Your assignment
Take the lines from the one containing "This screenshot has" through the final line below and restate them exactly. Omit the pictures.

>>>

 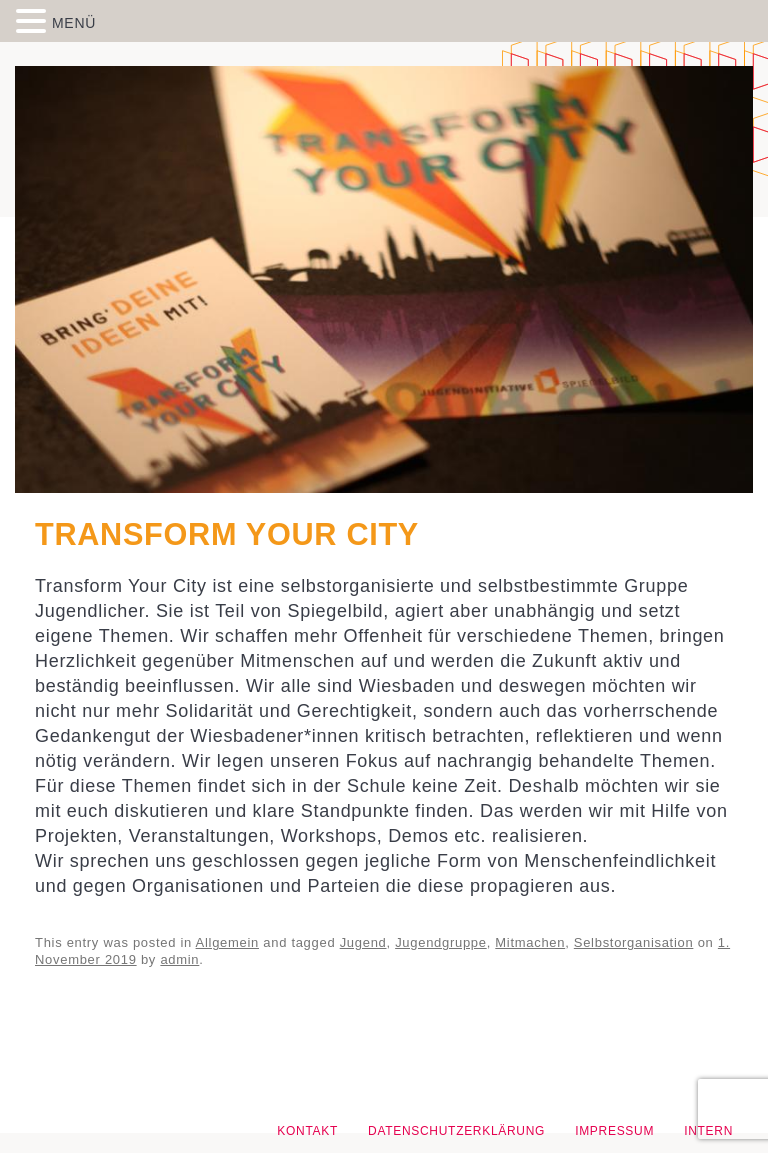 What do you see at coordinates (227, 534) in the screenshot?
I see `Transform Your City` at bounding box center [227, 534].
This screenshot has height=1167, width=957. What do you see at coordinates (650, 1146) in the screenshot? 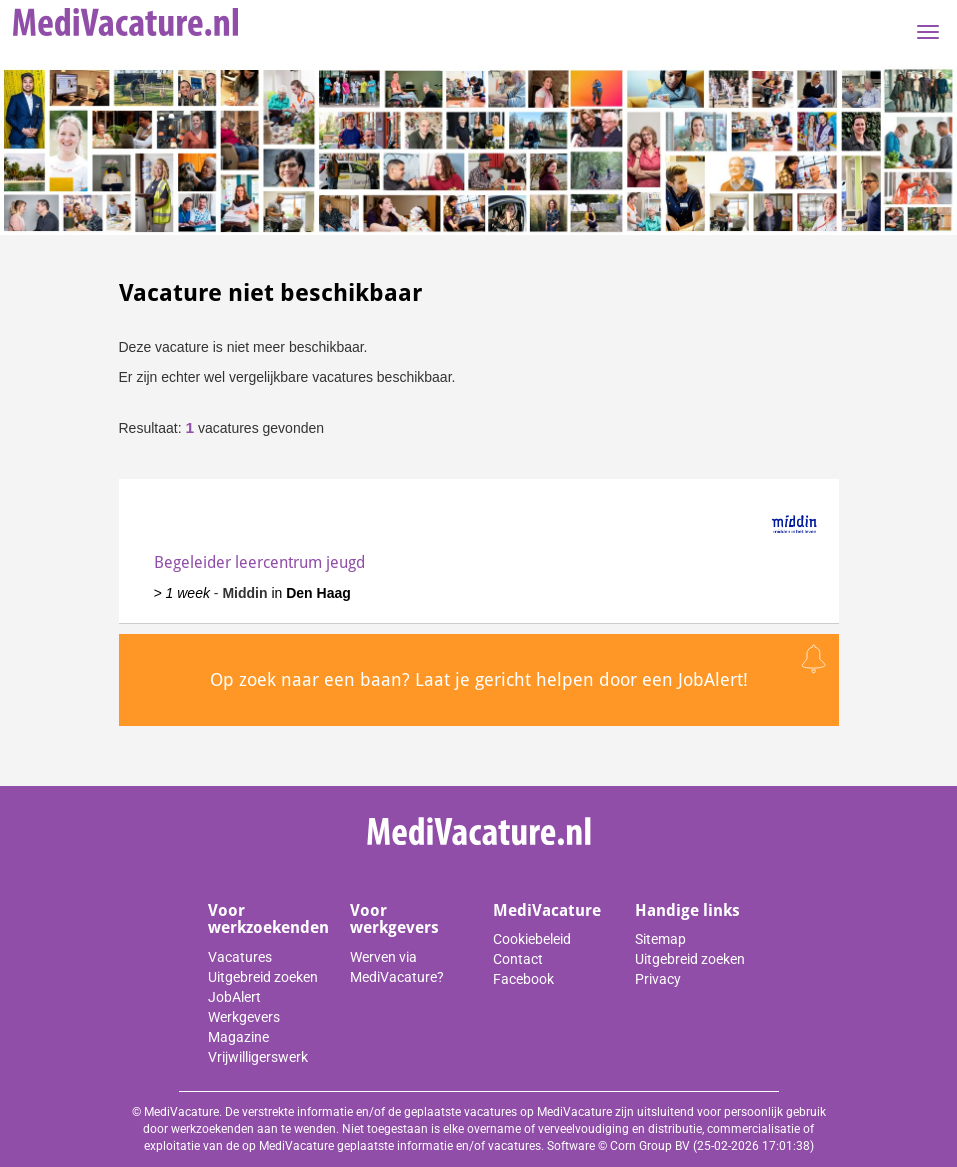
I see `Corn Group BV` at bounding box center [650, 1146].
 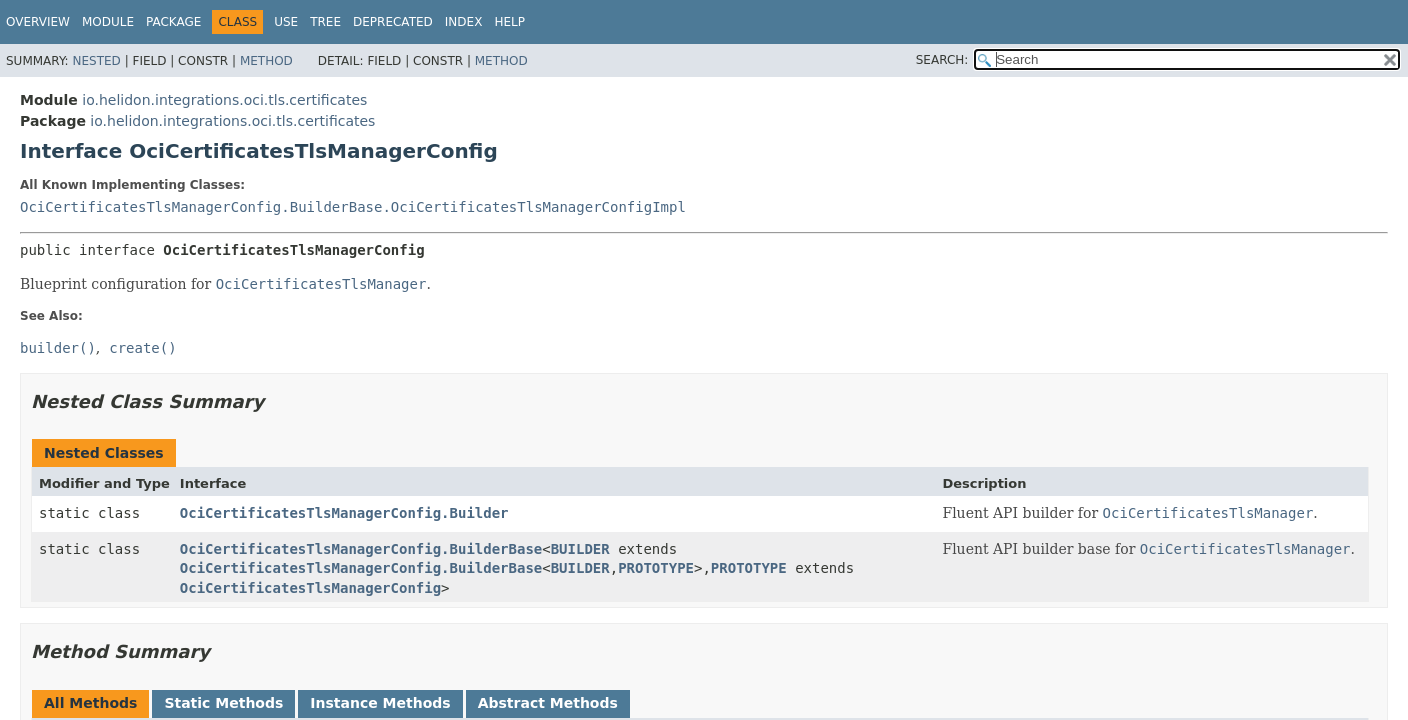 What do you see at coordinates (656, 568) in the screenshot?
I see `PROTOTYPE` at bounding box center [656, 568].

<<<

Answer space
This screenshot has height=1167, width=957. What do you see at coordinates (650, 1146) in the screenshot? 
I see `Corn Group BV` at bounding box center [650, 1146].
  What do you see at coordinates (656, 568) in the screenshot?
I see `PROTOTYPE` at bounding box center [656, 568].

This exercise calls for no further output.